== Segment start ==
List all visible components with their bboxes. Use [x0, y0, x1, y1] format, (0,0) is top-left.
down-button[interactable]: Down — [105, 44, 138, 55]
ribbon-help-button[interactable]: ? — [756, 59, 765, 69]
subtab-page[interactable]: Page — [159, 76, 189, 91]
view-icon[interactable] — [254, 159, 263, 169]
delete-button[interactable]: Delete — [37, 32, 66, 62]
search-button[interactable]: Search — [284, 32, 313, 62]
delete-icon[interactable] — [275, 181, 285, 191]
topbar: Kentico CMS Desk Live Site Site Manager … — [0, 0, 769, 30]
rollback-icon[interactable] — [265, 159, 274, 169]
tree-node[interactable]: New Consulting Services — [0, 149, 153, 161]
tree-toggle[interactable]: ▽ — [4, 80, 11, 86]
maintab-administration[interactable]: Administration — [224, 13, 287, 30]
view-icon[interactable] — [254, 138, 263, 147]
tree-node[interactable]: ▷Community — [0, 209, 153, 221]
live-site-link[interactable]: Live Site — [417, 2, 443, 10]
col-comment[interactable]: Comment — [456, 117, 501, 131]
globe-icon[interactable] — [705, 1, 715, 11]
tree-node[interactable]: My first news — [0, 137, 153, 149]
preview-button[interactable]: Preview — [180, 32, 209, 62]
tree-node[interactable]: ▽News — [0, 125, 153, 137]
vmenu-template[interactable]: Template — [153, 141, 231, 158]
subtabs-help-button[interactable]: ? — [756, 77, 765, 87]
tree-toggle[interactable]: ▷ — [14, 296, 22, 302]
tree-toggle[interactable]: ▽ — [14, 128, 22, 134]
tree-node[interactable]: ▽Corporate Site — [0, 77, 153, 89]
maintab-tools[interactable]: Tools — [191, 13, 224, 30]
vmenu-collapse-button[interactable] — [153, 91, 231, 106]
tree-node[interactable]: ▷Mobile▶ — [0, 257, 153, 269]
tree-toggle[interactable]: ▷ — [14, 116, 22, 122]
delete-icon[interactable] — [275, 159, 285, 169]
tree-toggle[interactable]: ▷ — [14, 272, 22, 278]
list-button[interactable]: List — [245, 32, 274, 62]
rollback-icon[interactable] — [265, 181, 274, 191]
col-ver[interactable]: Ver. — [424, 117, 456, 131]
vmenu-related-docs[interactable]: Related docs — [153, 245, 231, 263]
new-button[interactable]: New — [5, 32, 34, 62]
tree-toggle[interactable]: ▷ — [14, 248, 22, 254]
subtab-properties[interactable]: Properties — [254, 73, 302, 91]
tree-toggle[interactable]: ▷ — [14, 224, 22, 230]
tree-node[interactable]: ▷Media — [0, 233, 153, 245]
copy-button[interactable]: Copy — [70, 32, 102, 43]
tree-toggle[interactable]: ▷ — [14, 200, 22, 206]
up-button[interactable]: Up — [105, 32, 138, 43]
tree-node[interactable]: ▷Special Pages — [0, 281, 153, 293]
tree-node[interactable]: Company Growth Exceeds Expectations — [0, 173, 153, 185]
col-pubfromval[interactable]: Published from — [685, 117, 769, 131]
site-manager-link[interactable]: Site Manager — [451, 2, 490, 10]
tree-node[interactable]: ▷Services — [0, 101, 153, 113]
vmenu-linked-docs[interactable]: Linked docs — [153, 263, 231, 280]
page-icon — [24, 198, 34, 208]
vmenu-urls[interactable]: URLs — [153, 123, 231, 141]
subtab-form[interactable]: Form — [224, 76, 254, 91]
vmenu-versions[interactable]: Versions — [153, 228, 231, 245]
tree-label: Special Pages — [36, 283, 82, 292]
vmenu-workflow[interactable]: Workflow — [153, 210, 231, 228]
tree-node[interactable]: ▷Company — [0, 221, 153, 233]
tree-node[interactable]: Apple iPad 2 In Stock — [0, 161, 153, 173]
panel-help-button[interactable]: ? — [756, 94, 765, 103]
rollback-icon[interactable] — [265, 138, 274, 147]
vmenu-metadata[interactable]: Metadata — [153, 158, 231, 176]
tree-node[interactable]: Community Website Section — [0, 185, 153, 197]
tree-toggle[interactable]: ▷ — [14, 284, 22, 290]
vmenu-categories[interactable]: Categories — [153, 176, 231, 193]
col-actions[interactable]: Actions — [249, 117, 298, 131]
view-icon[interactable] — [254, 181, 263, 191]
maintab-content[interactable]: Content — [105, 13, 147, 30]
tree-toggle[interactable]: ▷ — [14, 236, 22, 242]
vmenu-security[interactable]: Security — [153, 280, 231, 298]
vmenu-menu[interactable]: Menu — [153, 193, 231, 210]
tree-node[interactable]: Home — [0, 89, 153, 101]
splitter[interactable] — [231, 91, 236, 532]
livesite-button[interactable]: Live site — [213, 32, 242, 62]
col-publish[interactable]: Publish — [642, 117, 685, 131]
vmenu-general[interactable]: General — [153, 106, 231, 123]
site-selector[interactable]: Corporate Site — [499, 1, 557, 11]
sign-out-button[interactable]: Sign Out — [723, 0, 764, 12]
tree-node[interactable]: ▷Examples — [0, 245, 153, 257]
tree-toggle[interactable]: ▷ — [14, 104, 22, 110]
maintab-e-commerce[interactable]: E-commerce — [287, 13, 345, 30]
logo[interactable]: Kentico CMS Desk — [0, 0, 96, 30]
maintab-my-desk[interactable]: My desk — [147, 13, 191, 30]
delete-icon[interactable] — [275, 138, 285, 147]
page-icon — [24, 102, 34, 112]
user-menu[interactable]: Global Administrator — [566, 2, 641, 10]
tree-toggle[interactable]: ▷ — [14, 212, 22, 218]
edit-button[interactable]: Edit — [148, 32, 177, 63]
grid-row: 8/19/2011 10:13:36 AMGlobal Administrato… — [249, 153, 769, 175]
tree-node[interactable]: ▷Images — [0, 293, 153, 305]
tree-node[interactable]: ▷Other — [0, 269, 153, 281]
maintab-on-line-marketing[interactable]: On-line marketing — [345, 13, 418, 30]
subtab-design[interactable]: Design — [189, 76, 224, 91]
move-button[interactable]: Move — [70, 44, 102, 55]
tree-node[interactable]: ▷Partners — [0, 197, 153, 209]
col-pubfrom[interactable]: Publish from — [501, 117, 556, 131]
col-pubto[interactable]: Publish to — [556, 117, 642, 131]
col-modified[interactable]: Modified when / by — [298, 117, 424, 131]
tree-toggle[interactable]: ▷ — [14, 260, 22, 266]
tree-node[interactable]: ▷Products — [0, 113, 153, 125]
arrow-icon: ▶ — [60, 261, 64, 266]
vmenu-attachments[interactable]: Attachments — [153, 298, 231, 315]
== Segment end ==
• [Work required]
Show every line of the listing that includes the word "Manager".

• [Solution to the exercise]
topbar: Kentico CMS Desk Live Site Site Manager … — [0, 0, 769, 30]
site-manager-link[interactable]: Site Manager — [451, 2, 490, 10]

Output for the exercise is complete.